Stored data

————————

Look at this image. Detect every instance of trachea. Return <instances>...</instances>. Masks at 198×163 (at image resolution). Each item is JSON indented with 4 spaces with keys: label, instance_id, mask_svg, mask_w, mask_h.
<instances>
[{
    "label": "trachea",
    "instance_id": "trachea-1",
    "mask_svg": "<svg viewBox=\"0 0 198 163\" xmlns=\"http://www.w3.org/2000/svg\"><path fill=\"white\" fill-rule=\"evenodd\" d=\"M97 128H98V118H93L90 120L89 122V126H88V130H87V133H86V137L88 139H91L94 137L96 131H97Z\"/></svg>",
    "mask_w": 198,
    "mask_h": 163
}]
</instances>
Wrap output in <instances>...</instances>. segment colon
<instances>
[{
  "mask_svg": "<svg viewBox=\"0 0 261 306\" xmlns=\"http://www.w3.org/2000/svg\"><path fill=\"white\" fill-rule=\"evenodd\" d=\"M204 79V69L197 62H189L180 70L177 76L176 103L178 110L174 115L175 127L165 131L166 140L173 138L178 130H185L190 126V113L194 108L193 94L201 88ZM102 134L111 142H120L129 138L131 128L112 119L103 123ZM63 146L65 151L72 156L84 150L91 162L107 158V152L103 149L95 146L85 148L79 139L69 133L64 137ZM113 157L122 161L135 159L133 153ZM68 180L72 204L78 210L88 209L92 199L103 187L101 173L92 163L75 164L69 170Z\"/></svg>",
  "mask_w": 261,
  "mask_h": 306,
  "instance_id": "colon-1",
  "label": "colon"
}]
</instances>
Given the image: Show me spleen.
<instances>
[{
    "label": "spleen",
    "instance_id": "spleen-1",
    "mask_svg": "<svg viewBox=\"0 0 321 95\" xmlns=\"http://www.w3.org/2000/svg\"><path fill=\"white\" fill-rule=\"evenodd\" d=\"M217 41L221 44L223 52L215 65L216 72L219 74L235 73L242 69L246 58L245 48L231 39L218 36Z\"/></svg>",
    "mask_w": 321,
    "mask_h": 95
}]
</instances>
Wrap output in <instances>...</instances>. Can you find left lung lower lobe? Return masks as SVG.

————————

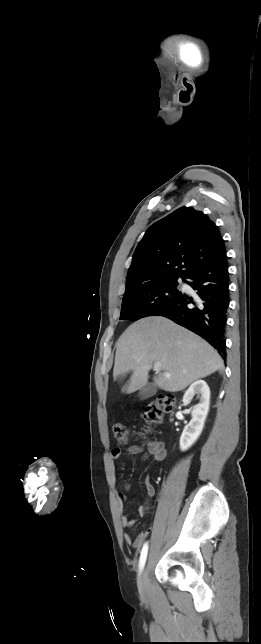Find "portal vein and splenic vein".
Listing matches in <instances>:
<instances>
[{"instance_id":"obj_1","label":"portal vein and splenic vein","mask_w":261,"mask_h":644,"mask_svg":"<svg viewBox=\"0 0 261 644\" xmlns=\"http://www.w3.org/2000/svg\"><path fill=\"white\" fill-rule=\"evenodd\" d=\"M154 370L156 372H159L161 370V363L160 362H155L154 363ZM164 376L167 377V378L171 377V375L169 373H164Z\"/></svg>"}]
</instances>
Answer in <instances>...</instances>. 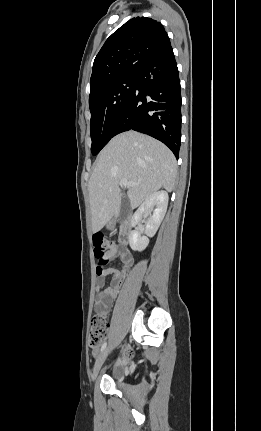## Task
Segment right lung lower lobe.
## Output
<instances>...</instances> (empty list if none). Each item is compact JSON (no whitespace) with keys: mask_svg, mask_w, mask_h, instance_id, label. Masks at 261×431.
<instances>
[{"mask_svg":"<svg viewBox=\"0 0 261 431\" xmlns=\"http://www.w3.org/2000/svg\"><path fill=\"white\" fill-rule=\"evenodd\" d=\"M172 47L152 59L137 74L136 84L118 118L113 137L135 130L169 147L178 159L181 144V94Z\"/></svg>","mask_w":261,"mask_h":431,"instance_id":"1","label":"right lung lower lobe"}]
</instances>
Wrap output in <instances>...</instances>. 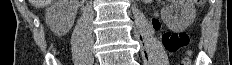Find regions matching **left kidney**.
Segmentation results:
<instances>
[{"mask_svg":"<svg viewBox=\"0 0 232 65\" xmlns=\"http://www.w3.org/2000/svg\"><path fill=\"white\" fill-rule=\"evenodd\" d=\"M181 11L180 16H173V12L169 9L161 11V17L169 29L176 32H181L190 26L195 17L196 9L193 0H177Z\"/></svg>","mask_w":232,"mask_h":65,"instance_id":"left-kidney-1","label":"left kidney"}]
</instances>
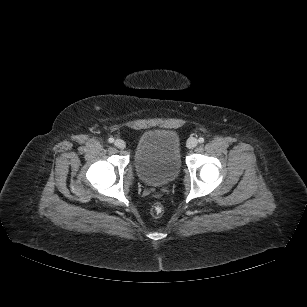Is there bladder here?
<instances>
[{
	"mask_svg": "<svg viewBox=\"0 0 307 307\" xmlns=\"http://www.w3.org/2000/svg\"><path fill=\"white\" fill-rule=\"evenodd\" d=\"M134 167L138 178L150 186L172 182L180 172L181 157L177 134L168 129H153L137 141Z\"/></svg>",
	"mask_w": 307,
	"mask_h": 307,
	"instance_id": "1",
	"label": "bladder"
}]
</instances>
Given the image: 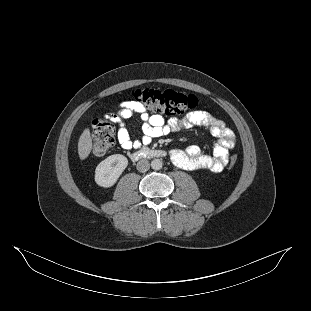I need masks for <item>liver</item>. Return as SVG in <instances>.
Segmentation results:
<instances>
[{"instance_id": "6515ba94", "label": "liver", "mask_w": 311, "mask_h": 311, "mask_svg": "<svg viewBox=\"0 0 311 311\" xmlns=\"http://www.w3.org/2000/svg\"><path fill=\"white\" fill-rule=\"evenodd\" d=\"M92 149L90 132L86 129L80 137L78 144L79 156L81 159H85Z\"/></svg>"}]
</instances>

————————

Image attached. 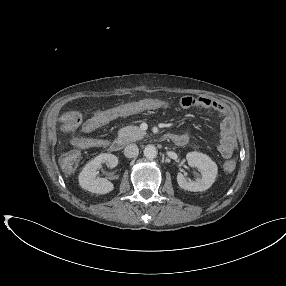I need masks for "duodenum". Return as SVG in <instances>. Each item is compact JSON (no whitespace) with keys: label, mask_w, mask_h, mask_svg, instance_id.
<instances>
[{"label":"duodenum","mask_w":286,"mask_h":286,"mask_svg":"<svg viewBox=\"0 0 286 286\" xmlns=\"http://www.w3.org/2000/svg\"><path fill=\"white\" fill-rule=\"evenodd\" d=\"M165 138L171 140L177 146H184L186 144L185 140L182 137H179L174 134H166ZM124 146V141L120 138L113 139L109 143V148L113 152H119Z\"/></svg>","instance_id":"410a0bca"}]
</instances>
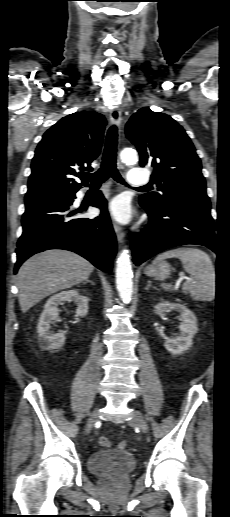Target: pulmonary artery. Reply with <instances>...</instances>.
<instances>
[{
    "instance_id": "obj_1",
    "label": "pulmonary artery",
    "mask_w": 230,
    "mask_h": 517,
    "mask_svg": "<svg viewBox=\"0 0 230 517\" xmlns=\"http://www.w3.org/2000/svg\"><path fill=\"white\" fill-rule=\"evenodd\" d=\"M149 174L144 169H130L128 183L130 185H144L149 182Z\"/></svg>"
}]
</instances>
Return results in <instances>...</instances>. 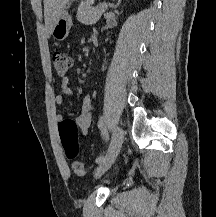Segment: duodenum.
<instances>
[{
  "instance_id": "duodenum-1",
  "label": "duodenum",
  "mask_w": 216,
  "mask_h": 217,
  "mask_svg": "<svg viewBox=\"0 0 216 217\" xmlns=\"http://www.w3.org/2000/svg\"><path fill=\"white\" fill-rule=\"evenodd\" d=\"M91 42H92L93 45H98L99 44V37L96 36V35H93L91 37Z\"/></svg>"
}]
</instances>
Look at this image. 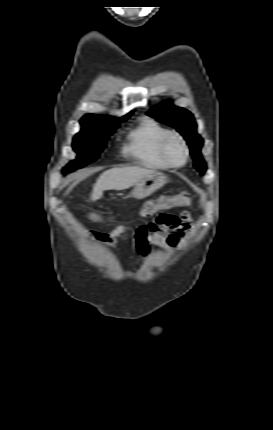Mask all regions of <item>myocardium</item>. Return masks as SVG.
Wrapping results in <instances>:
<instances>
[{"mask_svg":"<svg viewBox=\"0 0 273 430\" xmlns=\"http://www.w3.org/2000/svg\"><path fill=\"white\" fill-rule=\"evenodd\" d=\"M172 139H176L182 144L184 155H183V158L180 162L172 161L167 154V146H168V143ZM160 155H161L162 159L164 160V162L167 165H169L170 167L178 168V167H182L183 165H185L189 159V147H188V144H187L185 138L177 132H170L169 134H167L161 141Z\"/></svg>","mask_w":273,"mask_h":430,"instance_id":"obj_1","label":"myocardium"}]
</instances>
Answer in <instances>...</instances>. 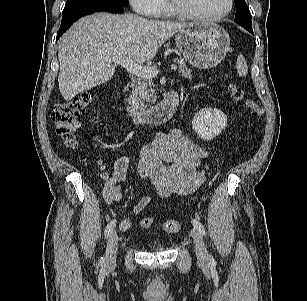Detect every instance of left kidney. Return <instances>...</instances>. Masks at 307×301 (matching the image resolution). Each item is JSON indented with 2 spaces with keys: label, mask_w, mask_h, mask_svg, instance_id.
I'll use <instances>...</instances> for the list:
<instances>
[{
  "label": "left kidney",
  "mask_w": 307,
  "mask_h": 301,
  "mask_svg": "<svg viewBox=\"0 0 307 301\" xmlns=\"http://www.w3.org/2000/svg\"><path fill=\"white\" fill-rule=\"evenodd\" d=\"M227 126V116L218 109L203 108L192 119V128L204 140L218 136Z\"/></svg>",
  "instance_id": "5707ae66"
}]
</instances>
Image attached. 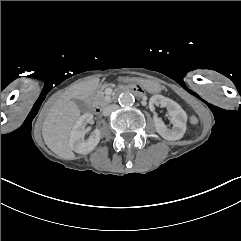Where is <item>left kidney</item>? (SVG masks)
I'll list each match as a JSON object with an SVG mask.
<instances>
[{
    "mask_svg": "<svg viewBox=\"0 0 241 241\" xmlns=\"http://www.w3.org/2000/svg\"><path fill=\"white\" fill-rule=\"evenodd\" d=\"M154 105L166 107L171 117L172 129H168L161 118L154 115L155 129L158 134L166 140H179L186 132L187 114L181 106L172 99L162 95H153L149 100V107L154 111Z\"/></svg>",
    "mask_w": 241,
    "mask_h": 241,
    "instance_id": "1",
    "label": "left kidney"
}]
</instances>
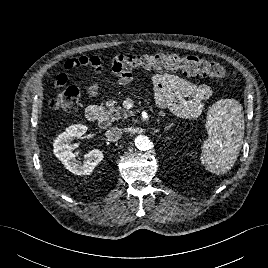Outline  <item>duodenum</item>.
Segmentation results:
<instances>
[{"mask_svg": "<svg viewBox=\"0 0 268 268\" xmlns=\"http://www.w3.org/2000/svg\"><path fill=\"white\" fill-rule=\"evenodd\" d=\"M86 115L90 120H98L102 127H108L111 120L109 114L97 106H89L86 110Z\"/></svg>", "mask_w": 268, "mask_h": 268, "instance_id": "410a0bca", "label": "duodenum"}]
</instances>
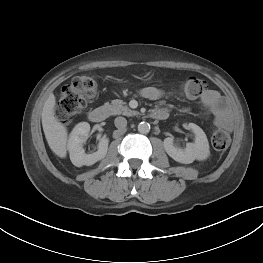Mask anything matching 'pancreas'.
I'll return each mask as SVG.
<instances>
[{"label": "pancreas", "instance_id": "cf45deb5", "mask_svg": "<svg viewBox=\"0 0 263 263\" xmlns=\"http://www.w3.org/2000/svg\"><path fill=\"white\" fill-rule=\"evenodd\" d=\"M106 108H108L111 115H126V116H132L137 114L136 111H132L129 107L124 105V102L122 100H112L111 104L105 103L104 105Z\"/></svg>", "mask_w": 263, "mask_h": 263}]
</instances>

————————

- Problem
What you return must be an exact retyping of the lines above starting at the line with "Given the image: Show me spleen." and ending at the line with "Wrap output in <instances>...</instances>. Can", and nothing besides.

- Expected output
Given the image: Show me spleen.
<instances>
[{
    "label": "spleen",
    "instance_id": "spleen-1",
    "mask_svg": "<svg viewBox=\"0 0 321 95\" xmlns=\"http://www.w3.org/2000/svg\"><path fill=\"white\" fill-rule=\"evenodd\" d=\"M217 41L221 44L223 52L215 65L216 72L219 74L235 73L242 69L246 58L245 48L231 39L218 36Z\"/></svg>",
    "mask_w": 321,
    "mask_h": 95
}]
</instances>
Wrap output in <instances>...</instances>. Can you find left lung lower lobe? Return masks as SVG.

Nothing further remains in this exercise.